Segundo a grande enciclopédia de ciências sociais (2000:347), “história é a ciência social que estuda a evolução da humanidade”, ou seja, é o estudo cientificamente elaborado do passado dos homens, o seu presente e tenta perspectivar o futuro.
A medicina privada é a parte de cuidados médicos e sanitários exercidos por pessoas colectivas ou singulares de direito privado, com ou sem fins lucrativos .
Para facilitar a compreensão dos fenómenos relevantes surgidos na medicina em Moçambique, procuramos agrupar as estruturas de assistência sanitária no país em três grandes momentos a saber (2.1.) período colonial, que cobre a segunda metade do século XIX até 1974, inclusive; (2.2.) período pós independência de Moçambique, que vai de 1975 até 1990, inclusive; (2.3.) período de 1991 ao presente. Analisemos sucintamente cada momento.

Período Colonial, meados do século XIX até 1974
Gulube (1996), na sua obra “Breve Historial da Medicina em Moçambique”, escreve que a organização dos serviços de saúde em Moçambique data da segunda metade do século XIX, com o surgimento das primeiras infra-estruturas sanitárias e normas para o seu funcionamento. Por volta de 1898, diz este autor, existia o sistema de organização dos serviços de saúde, com a província dividida em onze (11) distritos sanitários, possuindo cada distrito um hospital civil e um militar.

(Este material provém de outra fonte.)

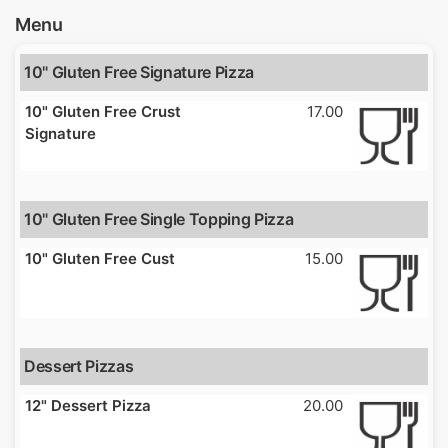
Menu
10" Gluten Free Signature Pizza
10" Gluten Free Crust
17.00
Signature
10" Gluten Free Single Topping Pizza
10" Gluten Free Cust
15.00
Dessert Pizzas
12" Dessert Pizza
20.00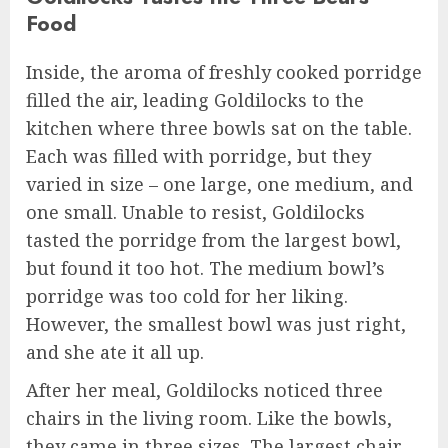
Food
Inside, the aroma of freshly cooked porridge
filled the air, leading Goldilocks to the
kitchen where three bowls sat on the table.
Each was filled with porridge, but they
varied in size – one large, one medium, and
one small. Unable to resist, Goldilocks
tasted the porridge from the largest bowl,
but found it too hot. The medium bowl’s
porridge was too cold for her liking.
However, the smallest bowl was just right,
and she ate it all up.
After her meal, Goldilocks noticed three
chairs in the living room. Like the bowls,
they came in three sizes. The largest chair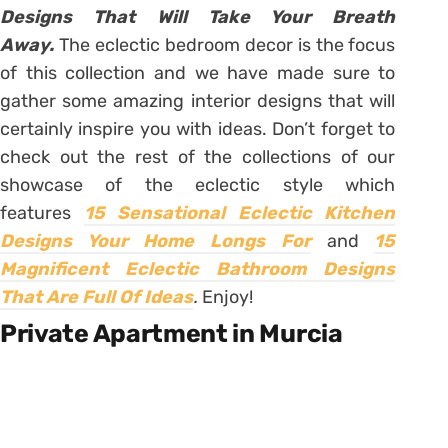
Designs That Will Take Your Breath
Away.
The eclectic bedroom decor is the focus
of this collection and we have made sure to
gather some amazing interior designs that will
certainly inspire you with ideas. Don’t forget to
check out the rest of the collections of our
showcase of the eclectic style which
features
15 Sensational Eclectic Kitchen
Designs Your Home Longs For
and
15
Magnificent Eclectic Bathroom Designs
That Are Full Of Ideas
.
Enjoy!
Private Apartment in Murcia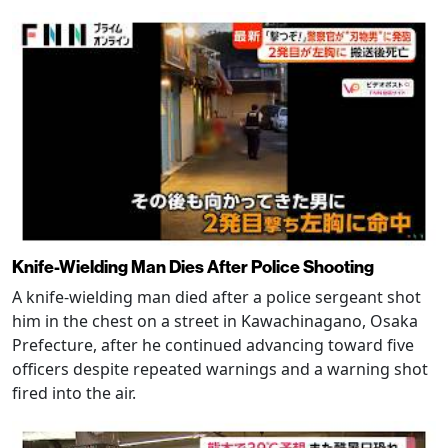
Knife-Wielding Man Dies After Police Shooting
A knife-wielding man died after a police sergeant shot
him in the chest on a street in Kawachinagano, Osaka
Prefecture, after he continued advancing toward five
officers despite repeated warnings and a warning shot
fired into the air.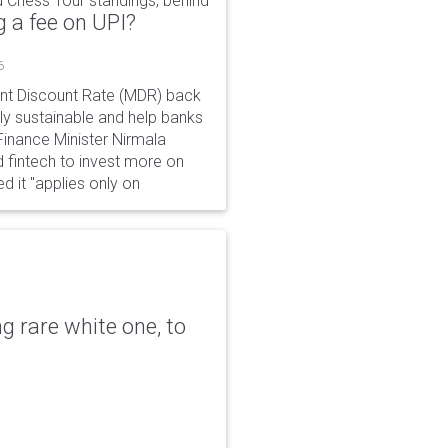
 Chess Tour standings, behind
 a fee on UPI?
6
ant Discount Rate (MDR) back
y sustainable and help banks
 Finance Minister Nirmala
 fintech to invest more on
ed it "applies only on
g rare white one, to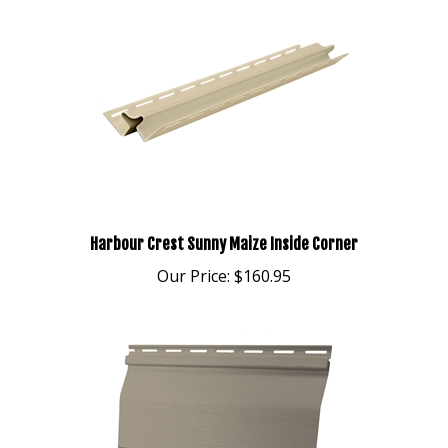
Harbour Crest Sunny Maize Inside Corner
Our Price:
$160.95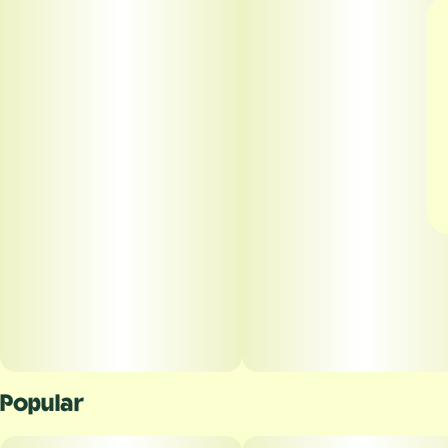
Popular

Segundo Gulube, os serviços médicos que o colonialismo português implantou em Moçambique faziam parte do sistema de exploração a que o povo Moçambicano esteve sujeito, caracterizado por um poder colonial facista e repressivo. A situação sanitária da administração colonial portuguesa reflectia, portanto, as características sociais e económicas do sistema capitalista. Os serviços médicos se caracterizavam pela primazia da medicina privada e lucrativa, seu caracter era essencialmente curativo.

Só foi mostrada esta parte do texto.